For the drama-cravers, prepare to indulge in a wicked, tantalizing (heterosexual) love-triangle that will have you enthralled. For the action-loving thrill-seekers, get ready for some epic battle and combat scenes that will have you vigorously flipping pages. For those history buffs and theology majors who are fascinated by biblical mythology, you will be precisely in your element to apply your knowledge. For those who have a special bookshelf for feminist characters, Violet Eden makes the cut with her grit, strength, wit and leadership.
There are many characters in this series and all of them will give the reader a sentiment to be cherished. There are characters who do not speak English, Characters who are explicitly part of the LGBTQ+ community. Characters who are traumatized. Characters who defy stereotypes. Seemingly irredeemable characters who you will still ache for in months and years after the last back cover has long since closed. Be ready to fall in love. Be ready to be proud of them. Be ready to see yourself in every one of them. Be ready to wish you could leave the world in which you live behind for another.
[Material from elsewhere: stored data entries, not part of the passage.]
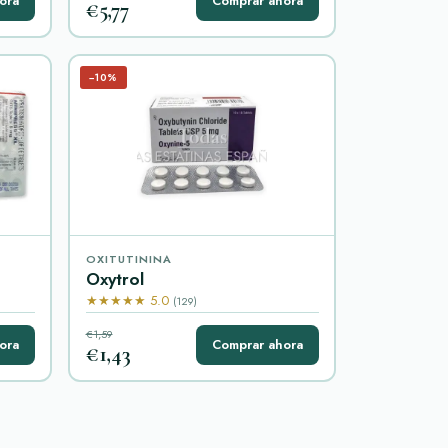
ora
Comprar ahora
€5,77
−10%
OXITUTININA
Oxytrol
★★★★★ 5.0
(129)
€1,59
ora
Comprar ahora
€1,43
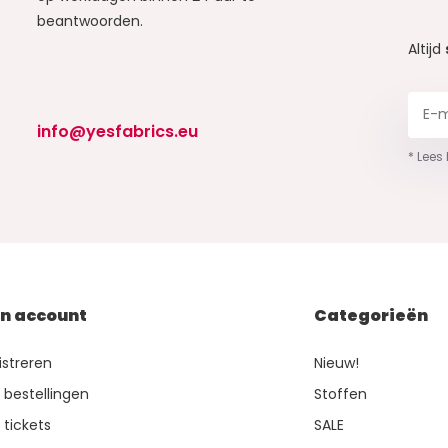
beantwoorden.
Altijd
info@yesfabrics.eu
* Lees
jn account
Categorieën
istreren
Nieuw!
n bestellingen
Stoffen
 tickets
SALE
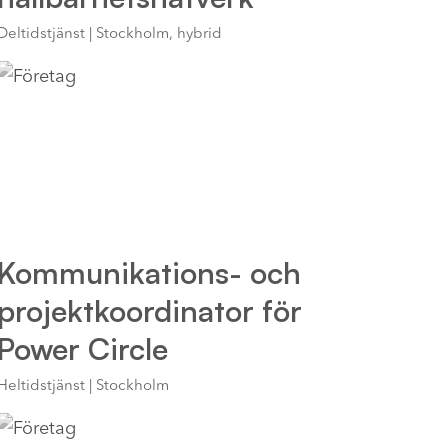
Deltidstjänst | Stockholm, hybrid
Kommunikations- och
projektkoordinator för
Power Circle
Heltidstjänst | Stockholm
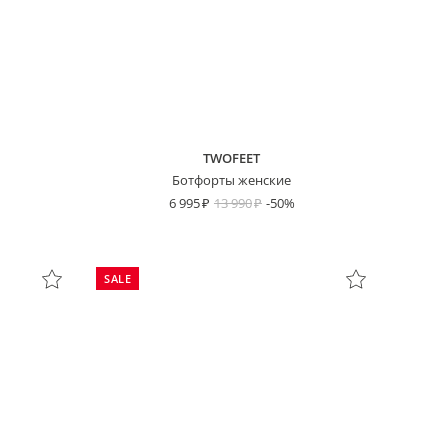
TWOFEET
Ботфорты женские
6 995
13 990
-50%
SALE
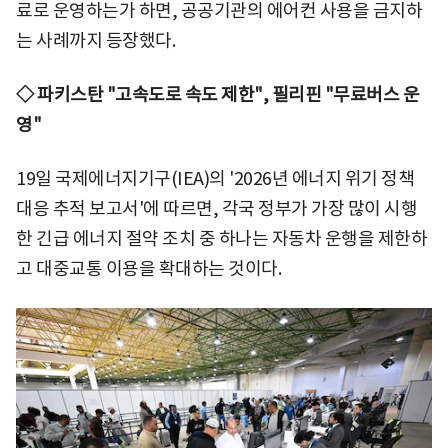
료로 운영하는가 하면, 공공기관의 에어컨 사용을 금지하
는 사례까지 등장했다.
◇ 파키스탄 "고속도로 속도 제한", 필리핀 "무료버스 운
영"
19일 국제에너지기구(IEA)의 '2026년 에너지 위기 정책
대응 추적 보고서'에 따르면, 각국 정부가 가장 많이 시행
한 긴급 에너지 절약 조치 중 하나는 자동차 운행을 제한하
고 대중교통 이용을 확대하는 것이다.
Shirvington has artfully orchestrated all of these characters and plots with more than just the story in mind. She has, like a careful seam-hand, pulled the threads of free will, consent, trust, and honor through the entire series, weaving ruminative wisdoms into each chapter. Every book is consistent with the themes and touchstones Shirvington has incorporated. Even though I read this series in my early 20’s, I would have resonated with the lessons it gave me at ages 13, 16, 18, and probably the rest of my life. Having said that, this YA fiction should not be missed by those who enjoy the more mature themes in the genre, as this series will give you what you are looking for. It challenges the meaning of love and reminds us of how dangerously close to hate that emotional phenomenon can tread.
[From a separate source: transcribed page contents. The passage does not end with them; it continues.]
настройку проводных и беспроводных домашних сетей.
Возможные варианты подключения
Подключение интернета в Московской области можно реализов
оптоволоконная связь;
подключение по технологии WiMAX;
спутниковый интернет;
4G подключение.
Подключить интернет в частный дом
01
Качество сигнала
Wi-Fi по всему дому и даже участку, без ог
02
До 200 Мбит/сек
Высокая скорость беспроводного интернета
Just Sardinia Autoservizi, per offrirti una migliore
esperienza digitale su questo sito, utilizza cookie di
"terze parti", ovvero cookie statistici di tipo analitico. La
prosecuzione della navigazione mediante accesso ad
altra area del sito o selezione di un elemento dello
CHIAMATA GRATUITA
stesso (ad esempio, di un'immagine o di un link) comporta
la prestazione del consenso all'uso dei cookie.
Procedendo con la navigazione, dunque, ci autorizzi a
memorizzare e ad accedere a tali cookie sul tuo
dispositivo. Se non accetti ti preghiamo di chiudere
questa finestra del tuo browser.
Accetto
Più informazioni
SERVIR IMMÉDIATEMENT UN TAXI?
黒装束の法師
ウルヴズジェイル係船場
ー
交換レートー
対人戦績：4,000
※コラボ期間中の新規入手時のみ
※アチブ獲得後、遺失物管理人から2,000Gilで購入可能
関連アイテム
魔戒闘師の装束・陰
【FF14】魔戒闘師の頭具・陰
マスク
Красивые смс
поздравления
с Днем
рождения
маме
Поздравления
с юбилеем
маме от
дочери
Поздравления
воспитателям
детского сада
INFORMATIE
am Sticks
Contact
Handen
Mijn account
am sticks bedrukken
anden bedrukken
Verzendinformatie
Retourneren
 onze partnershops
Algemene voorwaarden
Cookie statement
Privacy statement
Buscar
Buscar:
Read The Violet Eden Chapters, and you will reach many epiphanies about what it means to be human. I hope Violet’s story gives you what you need from it. I recommend it so adamantly because I believe it will give you exactly that.
Favorite Quote: “Love will kill us all.” – Phoenix (Shirvington, Emblaze)
Favorite Scene: Empower (Book 5) Pages 432 - 433
by Stacy Halls
Review by Madeline Wagoner
While browsing the book spines in the Adult Fiction section of my local library, a font that read The Familiars while being surrounded by intricate, floral patterns had me reaching to pluck it from the shelf and gaze over the summary on the back cover. The book is advertised as a historical fiction with a twist of the supernatural; however, this work teetered between psychological thrills and the paranormal as more and more is uncovered by the plot. This story taps into the power of atmosphere that leaves the reader with the debate of turning the page a bit quicker than usual or dreading to go onto the next chapter. With this, it is able to lead the compelling plot that follows a pregnant Fleetwood Shuttleworth through an uncertain path of trusting a mysterious midwife which gives her hope after receiving dreadful news. The stranger only raises the suspicions of others who accuse her of witchcraft which leads the protagonist, Fleetwood, in a journey of saving her own life, her unborn child’s, and the midwife Alice’s.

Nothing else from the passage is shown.